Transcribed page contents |

[Start of Attachment]

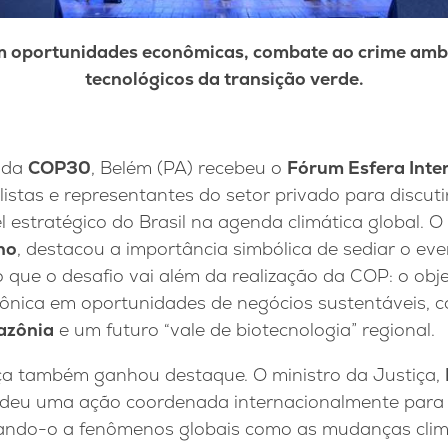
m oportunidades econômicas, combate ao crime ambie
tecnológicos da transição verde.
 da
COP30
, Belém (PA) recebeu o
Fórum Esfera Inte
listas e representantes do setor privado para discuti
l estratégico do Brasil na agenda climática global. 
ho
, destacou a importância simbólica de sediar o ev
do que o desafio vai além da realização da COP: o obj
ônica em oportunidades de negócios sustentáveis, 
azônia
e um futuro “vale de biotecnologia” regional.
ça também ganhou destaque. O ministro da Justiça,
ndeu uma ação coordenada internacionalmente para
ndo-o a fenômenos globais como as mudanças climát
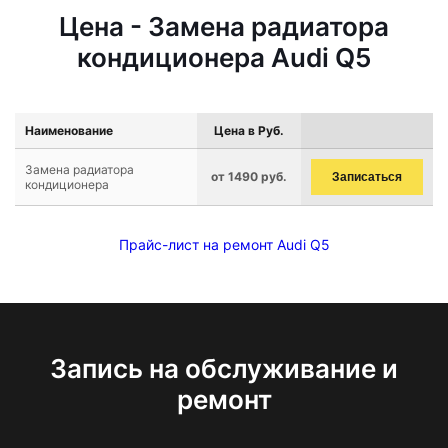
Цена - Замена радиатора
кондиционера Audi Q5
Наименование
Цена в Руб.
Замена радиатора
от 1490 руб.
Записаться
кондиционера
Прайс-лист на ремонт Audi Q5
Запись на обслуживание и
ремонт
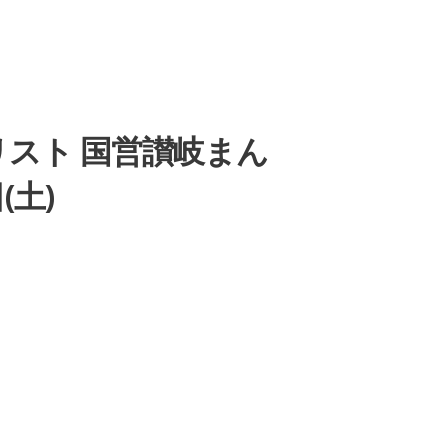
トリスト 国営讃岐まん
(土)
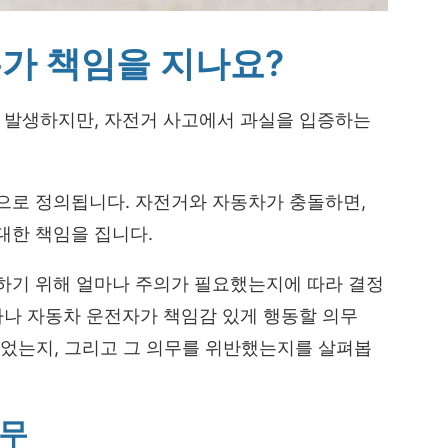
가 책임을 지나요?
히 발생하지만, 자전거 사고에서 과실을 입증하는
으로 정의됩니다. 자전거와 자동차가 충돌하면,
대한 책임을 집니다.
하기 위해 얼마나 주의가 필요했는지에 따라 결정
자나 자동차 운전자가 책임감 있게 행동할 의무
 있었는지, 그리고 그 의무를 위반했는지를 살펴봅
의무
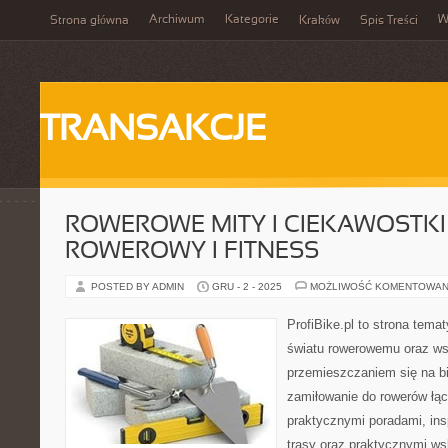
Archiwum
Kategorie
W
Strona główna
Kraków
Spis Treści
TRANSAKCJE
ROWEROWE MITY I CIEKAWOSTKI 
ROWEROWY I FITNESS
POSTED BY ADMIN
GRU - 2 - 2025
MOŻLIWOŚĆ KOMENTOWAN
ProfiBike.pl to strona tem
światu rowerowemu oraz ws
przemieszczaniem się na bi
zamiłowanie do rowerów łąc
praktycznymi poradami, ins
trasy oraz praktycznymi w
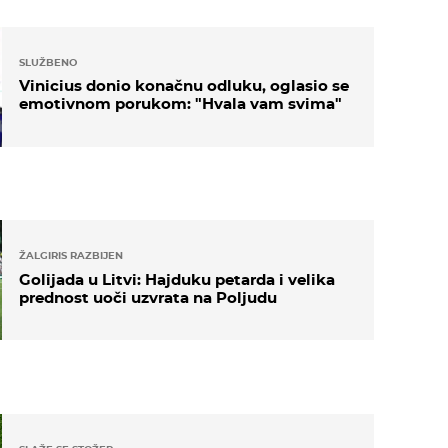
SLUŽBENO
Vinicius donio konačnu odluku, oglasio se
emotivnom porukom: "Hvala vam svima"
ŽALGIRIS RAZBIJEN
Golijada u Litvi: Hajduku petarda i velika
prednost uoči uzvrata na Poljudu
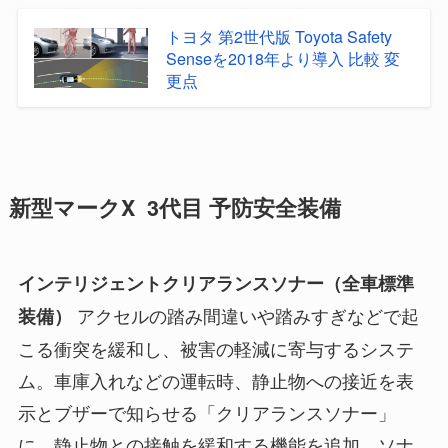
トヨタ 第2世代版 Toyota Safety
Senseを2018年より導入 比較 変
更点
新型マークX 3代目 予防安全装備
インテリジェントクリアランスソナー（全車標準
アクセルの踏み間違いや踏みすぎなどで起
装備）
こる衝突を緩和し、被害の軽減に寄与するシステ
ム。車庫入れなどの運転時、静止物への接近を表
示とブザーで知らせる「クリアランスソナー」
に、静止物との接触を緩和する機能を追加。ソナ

[End of Attachment]
[Start of Attachment]

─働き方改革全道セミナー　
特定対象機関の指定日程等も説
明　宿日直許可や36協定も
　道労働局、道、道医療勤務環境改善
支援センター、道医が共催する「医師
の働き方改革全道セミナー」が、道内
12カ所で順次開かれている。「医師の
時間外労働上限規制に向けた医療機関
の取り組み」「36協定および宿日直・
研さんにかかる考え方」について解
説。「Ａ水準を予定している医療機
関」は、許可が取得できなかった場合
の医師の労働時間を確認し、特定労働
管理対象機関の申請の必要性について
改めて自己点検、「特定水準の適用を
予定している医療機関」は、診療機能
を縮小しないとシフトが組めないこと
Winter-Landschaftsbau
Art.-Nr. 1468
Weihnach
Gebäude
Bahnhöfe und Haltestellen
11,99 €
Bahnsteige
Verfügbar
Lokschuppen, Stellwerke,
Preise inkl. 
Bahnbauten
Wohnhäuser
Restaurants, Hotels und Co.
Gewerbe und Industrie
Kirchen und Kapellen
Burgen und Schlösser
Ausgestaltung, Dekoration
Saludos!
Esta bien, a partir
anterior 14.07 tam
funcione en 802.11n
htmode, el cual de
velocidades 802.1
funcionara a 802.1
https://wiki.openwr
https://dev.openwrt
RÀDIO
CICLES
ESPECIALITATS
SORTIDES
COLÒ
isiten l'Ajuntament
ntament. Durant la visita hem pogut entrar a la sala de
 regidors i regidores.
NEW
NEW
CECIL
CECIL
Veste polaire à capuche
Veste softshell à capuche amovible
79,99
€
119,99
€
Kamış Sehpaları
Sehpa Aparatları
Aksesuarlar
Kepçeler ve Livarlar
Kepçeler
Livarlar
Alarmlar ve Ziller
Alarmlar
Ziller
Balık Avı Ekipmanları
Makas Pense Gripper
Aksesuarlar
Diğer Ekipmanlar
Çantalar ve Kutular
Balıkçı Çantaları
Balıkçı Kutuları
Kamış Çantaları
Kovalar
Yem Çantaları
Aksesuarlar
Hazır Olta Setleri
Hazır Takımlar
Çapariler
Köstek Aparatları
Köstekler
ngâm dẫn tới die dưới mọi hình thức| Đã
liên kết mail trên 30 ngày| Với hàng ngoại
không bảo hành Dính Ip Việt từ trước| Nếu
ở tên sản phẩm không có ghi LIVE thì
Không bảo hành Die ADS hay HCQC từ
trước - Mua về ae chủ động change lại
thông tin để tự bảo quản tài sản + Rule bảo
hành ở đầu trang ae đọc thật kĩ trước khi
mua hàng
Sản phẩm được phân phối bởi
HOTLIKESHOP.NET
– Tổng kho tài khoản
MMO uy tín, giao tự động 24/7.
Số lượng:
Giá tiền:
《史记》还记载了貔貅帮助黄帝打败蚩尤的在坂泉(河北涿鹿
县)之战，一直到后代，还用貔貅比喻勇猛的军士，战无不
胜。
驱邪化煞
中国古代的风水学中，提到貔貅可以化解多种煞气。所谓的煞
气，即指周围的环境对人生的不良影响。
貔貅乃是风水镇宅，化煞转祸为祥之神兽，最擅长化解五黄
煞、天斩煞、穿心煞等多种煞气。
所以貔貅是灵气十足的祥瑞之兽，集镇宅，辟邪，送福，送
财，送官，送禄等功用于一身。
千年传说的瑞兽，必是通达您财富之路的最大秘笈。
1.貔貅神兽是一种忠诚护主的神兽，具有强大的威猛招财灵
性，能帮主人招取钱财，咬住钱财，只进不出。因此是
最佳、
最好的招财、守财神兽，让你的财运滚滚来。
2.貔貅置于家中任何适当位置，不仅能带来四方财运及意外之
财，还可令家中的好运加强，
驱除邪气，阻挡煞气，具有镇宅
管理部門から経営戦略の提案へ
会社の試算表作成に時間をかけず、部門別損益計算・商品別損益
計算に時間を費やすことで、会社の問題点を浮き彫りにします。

[End of Attachment]

How to complete this task | Whenever a line of the data contains "oportunidades", it counts; state how many such lines there are, with nothing added.

Response below | 2